WORK ORDER →
For the material that follows, return exactly the lines from the one with "zowel cash als" through the one with "Какой соцпакет вы", both ends included.
[Start of section]
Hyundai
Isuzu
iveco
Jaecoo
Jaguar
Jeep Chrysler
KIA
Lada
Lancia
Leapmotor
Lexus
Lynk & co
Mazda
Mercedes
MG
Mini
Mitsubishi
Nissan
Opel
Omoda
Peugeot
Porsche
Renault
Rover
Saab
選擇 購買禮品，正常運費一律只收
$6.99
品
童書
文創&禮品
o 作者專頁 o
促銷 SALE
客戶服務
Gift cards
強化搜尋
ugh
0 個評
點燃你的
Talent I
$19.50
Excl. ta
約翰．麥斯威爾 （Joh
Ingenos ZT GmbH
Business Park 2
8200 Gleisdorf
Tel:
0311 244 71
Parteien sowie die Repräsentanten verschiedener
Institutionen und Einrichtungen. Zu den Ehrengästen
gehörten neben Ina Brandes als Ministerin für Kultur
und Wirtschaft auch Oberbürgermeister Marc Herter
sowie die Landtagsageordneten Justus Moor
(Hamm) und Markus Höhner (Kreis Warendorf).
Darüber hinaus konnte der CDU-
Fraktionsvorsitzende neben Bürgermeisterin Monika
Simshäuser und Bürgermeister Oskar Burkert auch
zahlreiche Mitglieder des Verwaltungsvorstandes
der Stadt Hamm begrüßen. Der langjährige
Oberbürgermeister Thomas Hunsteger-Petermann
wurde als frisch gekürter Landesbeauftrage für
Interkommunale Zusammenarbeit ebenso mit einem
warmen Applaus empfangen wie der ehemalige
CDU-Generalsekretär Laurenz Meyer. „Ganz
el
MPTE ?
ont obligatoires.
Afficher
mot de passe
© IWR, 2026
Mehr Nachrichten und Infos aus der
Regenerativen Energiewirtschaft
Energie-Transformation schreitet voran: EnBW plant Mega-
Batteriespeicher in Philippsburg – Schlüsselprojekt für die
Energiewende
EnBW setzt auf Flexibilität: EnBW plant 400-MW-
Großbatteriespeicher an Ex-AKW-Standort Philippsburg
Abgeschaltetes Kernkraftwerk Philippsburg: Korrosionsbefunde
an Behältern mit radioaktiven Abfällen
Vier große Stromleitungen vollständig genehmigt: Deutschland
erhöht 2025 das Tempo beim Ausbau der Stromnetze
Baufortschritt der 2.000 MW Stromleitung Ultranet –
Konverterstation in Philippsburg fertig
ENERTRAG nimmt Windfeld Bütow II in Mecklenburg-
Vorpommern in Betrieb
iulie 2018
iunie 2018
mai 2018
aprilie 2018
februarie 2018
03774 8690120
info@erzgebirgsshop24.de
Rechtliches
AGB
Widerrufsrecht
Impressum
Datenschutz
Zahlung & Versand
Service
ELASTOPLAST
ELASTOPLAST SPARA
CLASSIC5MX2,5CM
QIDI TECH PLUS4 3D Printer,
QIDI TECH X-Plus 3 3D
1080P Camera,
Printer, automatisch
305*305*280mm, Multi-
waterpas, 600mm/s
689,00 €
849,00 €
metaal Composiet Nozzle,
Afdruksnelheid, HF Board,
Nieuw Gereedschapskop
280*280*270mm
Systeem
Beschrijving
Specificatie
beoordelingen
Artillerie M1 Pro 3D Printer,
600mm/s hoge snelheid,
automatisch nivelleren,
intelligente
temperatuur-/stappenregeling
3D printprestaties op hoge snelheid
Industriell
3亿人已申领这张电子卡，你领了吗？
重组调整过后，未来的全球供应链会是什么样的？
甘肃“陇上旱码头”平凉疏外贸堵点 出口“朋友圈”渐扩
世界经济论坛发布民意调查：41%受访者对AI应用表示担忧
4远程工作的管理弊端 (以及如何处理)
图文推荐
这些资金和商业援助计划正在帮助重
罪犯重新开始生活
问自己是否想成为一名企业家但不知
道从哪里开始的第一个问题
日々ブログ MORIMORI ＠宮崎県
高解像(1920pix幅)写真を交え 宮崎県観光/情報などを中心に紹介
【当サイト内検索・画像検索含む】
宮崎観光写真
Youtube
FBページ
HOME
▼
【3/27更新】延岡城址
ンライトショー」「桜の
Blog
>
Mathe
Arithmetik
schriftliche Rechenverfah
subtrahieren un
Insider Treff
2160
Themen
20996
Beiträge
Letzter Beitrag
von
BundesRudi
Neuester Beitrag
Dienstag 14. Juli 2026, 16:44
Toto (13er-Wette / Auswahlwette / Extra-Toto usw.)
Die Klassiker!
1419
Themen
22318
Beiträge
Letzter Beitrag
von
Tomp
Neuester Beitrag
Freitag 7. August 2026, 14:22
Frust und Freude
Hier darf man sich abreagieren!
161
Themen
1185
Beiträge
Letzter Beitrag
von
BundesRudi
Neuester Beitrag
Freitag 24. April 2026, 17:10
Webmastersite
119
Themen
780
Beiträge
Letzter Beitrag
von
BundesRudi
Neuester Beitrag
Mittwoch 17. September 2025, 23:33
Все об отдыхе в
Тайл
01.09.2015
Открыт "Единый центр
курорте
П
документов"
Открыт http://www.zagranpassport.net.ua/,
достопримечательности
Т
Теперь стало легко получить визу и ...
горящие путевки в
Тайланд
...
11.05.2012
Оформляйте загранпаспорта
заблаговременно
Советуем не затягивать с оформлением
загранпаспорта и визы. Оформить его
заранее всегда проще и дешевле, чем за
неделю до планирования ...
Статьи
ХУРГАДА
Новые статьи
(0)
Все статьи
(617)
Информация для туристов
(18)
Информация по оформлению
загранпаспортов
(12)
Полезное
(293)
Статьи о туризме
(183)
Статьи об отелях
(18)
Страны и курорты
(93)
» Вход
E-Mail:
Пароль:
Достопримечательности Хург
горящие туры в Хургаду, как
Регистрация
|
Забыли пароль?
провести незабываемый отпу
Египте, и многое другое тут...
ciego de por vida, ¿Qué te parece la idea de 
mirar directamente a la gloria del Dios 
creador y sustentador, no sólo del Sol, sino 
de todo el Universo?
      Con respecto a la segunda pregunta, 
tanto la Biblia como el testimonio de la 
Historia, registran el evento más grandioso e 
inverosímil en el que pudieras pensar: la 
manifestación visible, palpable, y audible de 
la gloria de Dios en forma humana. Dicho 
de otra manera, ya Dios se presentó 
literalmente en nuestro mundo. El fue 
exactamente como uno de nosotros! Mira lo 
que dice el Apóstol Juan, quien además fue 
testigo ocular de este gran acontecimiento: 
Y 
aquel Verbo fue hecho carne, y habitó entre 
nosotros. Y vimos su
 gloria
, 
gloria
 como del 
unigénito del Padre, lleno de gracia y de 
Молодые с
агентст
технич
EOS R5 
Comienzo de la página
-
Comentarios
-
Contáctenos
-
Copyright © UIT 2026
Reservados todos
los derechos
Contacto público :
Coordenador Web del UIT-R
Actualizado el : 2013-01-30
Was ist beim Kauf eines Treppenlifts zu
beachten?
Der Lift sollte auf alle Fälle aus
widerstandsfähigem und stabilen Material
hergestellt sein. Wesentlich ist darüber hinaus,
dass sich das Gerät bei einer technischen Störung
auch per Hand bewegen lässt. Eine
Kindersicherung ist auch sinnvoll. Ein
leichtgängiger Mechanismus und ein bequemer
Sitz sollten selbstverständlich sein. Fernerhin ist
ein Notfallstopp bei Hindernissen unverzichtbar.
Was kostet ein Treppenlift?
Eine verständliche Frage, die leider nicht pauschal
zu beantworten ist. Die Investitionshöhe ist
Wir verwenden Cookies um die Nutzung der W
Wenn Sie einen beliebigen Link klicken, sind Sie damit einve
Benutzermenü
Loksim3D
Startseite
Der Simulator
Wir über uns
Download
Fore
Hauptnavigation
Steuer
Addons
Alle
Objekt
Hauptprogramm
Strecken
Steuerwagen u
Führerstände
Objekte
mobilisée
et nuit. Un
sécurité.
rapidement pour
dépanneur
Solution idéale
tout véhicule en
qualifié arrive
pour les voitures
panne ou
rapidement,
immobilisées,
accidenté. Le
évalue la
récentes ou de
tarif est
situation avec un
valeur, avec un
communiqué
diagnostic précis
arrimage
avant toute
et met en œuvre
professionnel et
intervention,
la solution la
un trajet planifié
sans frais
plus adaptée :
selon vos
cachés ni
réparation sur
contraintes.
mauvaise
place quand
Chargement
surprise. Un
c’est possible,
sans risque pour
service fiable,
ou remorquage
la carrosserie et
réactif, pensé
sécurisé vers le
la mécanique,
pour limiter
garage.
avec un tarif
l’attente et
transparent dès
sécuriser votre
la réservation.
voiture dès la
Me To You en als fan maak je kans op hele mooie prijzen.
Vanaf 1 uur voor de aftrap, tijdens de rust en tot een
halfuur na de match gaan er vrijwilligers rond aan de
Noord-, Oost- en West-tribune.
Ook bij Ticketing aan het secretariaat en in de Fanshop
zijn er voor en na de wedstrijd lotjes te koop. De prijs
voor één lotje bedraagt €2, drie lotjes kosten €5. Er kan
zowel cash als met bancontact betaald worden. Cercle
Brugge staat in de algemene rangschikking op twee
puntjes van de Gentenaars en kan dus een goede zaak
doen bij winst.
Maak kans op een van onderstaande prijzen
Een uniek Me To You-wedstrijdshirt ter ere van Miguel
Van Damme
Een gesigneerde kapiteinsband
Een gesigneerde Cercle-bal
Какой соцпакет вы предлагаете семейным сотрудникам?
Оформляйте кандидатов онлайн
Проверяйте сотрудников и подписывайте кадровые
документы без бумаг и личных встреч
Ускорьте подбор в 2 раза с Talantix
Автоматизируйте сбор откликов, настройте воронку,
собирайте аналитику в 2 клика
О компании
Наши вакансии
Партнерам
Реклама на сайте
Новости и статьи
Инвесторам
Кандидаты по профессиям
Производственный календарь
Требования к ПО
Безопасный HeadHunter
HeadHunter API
[End of section]
ANSWER TO THIS TASK →
zowel cash als met bancontact betaald worden. Cercle
Brugge staat in de algemene rangschikking op twee
puntjes van de Gentenaars en kan dus een goede zaak
doen bij winst.
Maak kans op een van onderstaande prijzen
Een uniek Me To You-wedstrijdshirt ter ere van Miguel
Van Damme
Een gesigneerde kapiteinsband
Een gesigneerde Cercle-bal
Какой соцпакет вы предлагаете семейным сотрудникам?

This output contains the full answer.